Then the optimization-call for this would be something like:
% load the temperature and stress and strain-data
% put them into the variables T_obs, strain_obs, stress_obs or change the
% names below to the names you use.
% initial guess of parameters (I have no idea, you should hopefully have a good/OK idea)
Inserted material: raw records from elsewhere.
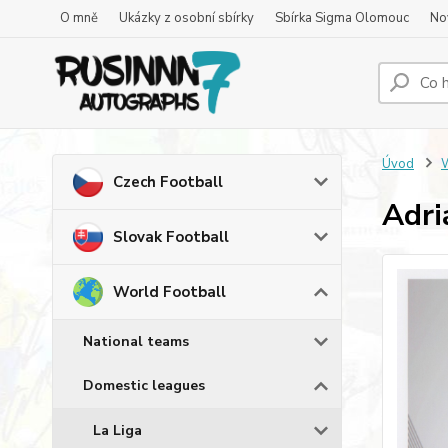
O mně
Ukázky z osobní sbírky
Sbírka Sigma Olomouc
No
Úvod
W
Czech Football
Adri
Slovak Football
World Football
National teams
Domestic leagues
La Liga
par0 = [A_best_guess,m1_b_g,m2_b_g,m3_b_g,m4_b_g,m5_b_g,m7_b_g,m8_b_g,m9_b_g];
[best_pars,[X,res_n,stress_residuals,exFlag] = lsqnonlin(@(pars) res_strains_fcn(pars,T_obs,strain_obs,stress_obs),...
par0);
% If you get a value in exFlag that is different from 1 (possibly 2 or 3
% are OK), especially if it is 0, then you can continue the search from :
[best_pars,[X,res_n,stress_residuals,exFlag] = lsqnonlin(@(pars) res_strains_fcn(pars,T_obs,strain_obs,stress_obs),...
best_pars);
% If you can define lower and upper bounds on some of the parameters then
% that might help the fitting (much, very much, ?)
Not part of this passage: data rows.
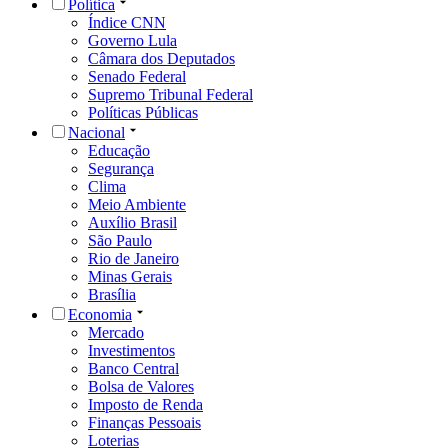
Política
Índice CNN
Governo Lula
Câmara dos Deputados
Senado Federal
Supremo Tribunal Federal
Políticas Públicas
Nacional
Educação
Segurança
Clima
Meio Ambiente
Auxílio Brasil
São Paulo
Rio de Janeiro
Minas Gerais
Brasília
Economia
Mercado
Investimentos
Banco Central
Bolsa de Valores
Imposto de Renda
Finanças Pessoais
Loterias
LB = par0-27; % not a serious suggestion, you have to set these based off of
LB(3) = -inf; % your field expertise, -inf means unbounded towards small values
UB = par0*3; % not a serious suggestion, you have to set these based off of
UB(5) = inf; % your field expertise, -inf means unbounded towards small values
[best_pars,[X,res_n,stress_residuals,exFlag] = lsqnonlin(@(pars) res_strains_fcn(pars,T_obs,strain_obs,stress_obs),...
par0,LB,UB);
If you also have standard deviations you that can be trusted you should use those to get properly weighted residuals.
HTH
  1 Comment
Matt J
Matt J on 27 Jan 2023
But first, I would do a linear fit to log(stress) as an easy of coming up with an initial guess.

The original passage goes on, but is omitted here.